• **Action item**:
Two lines in the data below mark the range: the one with "Locate an element on the screen. This" and the one with "pixels, height=1785 pixels.". Return both, along with every line between them, exactly.

• **Information provided**:
== Segment start ==
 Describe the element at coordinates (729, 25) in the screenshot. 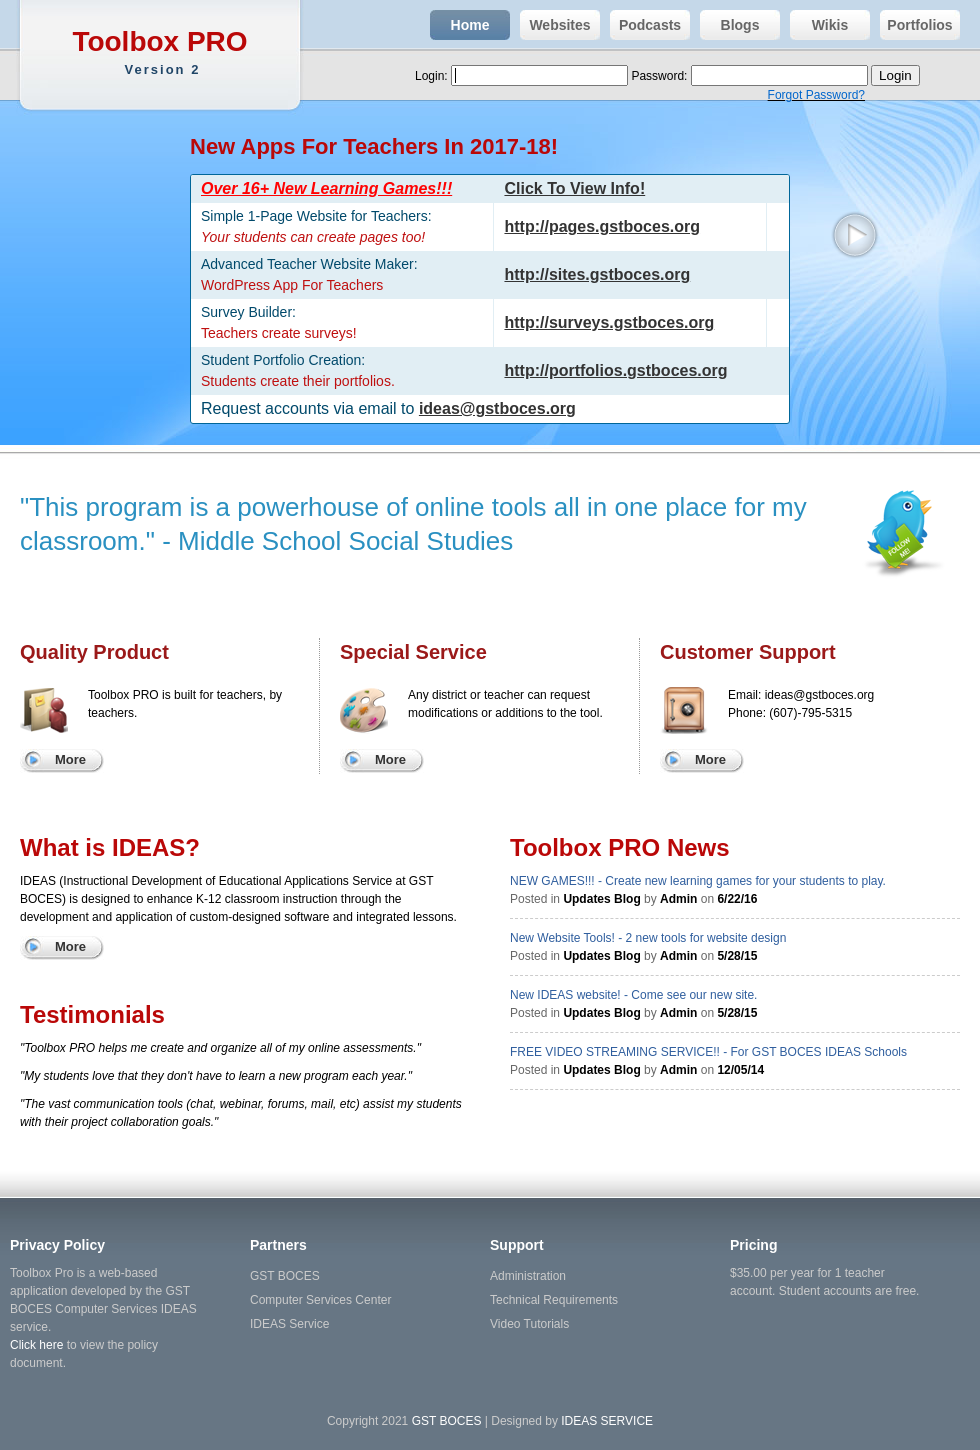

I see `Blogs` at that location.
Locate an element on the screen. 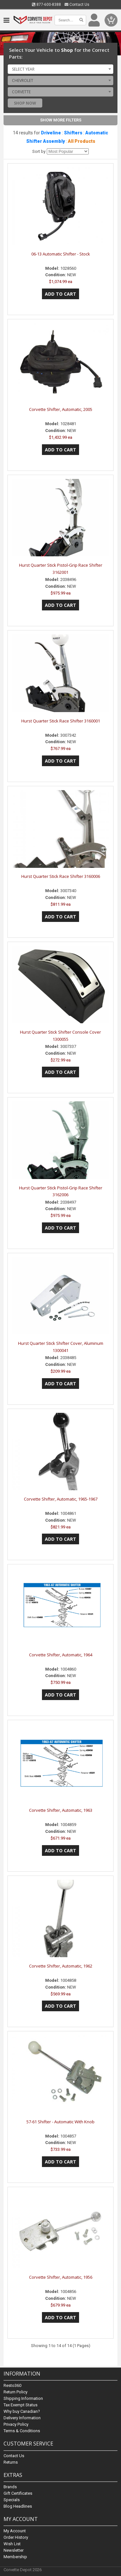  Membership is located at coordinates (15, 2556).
== Segment end ==
== Segment start ==
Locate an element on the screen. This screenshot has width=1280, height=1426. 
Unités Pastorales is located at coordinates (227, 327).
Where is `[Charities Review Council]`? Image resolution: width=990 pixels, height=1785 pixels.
== Segment end ==
== Segment start ==
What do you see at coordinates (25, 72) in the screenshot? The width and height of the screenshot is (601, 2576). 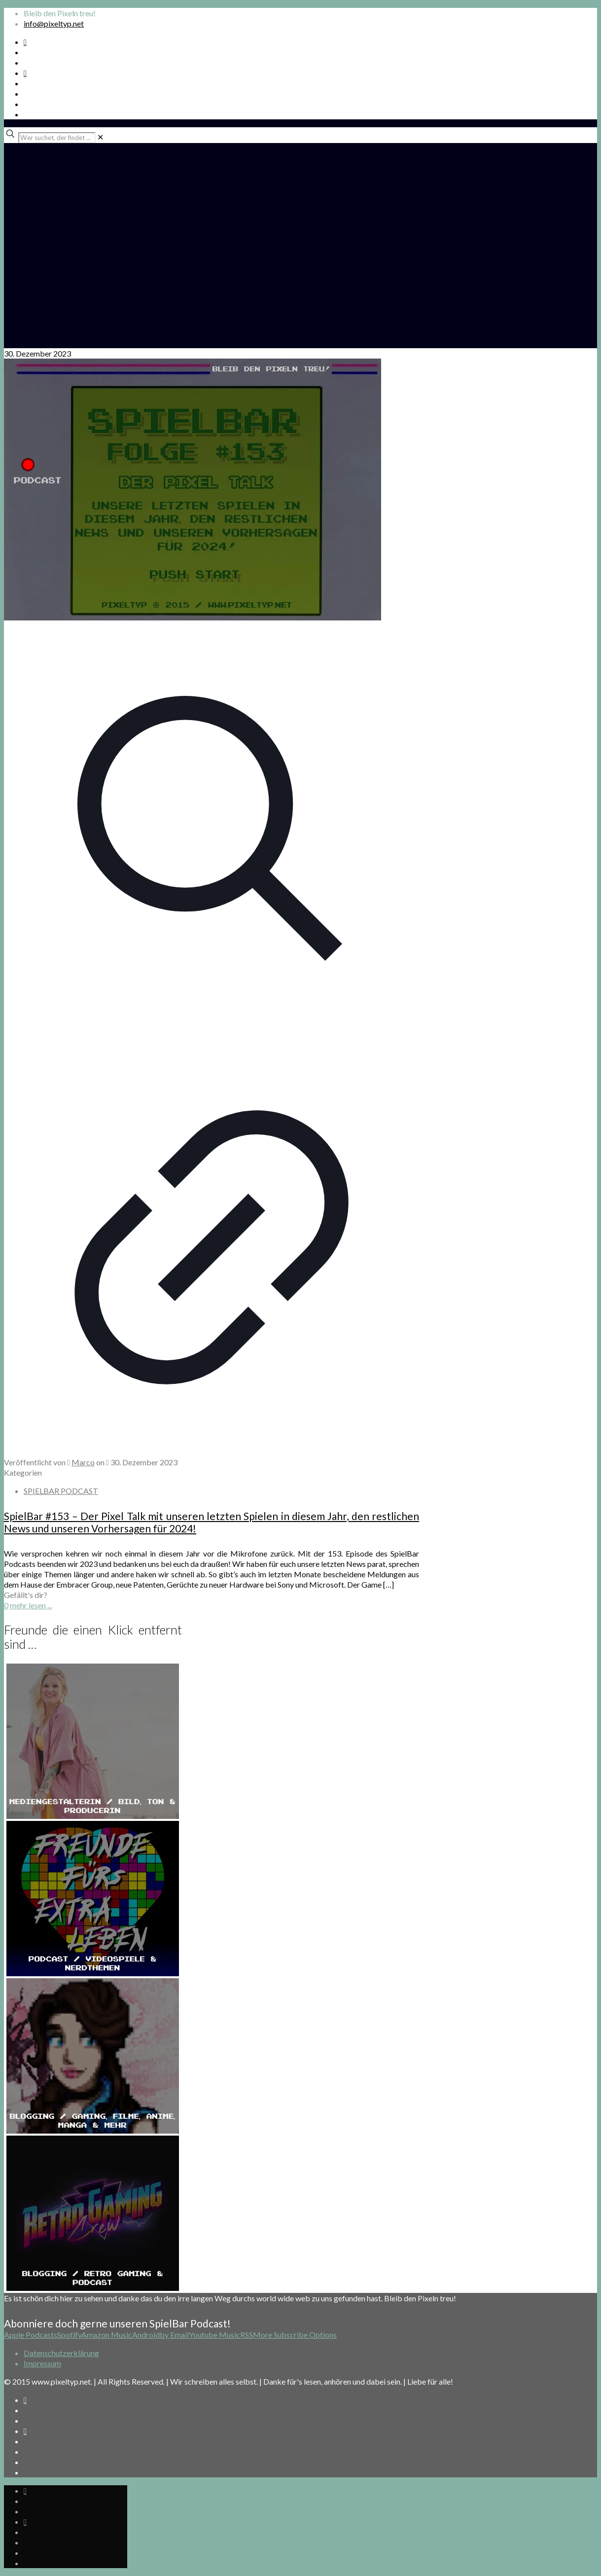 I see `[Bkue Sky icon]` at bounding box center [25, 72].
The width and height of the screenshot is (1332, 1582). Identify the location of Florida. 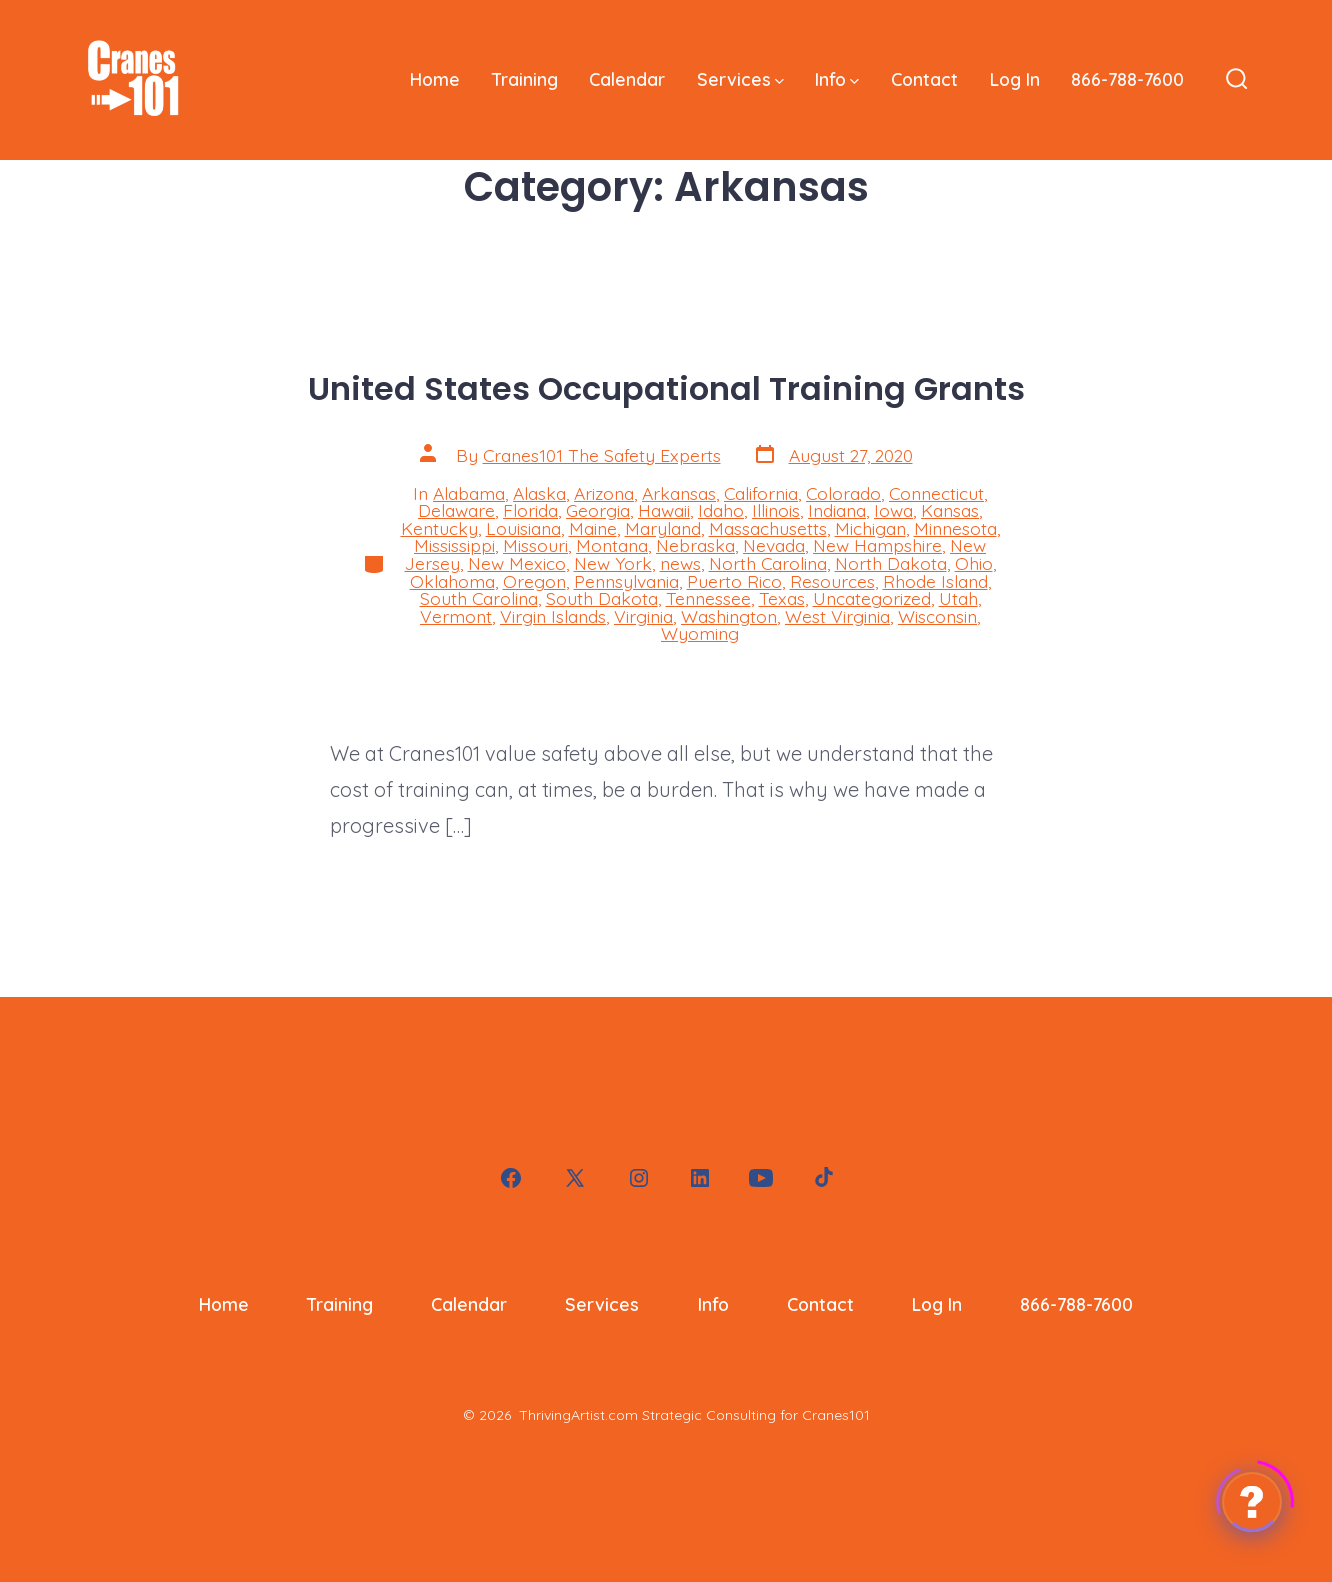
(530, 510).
== Segment end ==
• **Response**:
Locate an element on the screen. This screenshot has width=1280, height=1426. 
Unités Pastorales is located at coordinates (227, 327).
Where is `[Charities Review Council]`? Image resolution: width=990 pixels, height=1785 pixels.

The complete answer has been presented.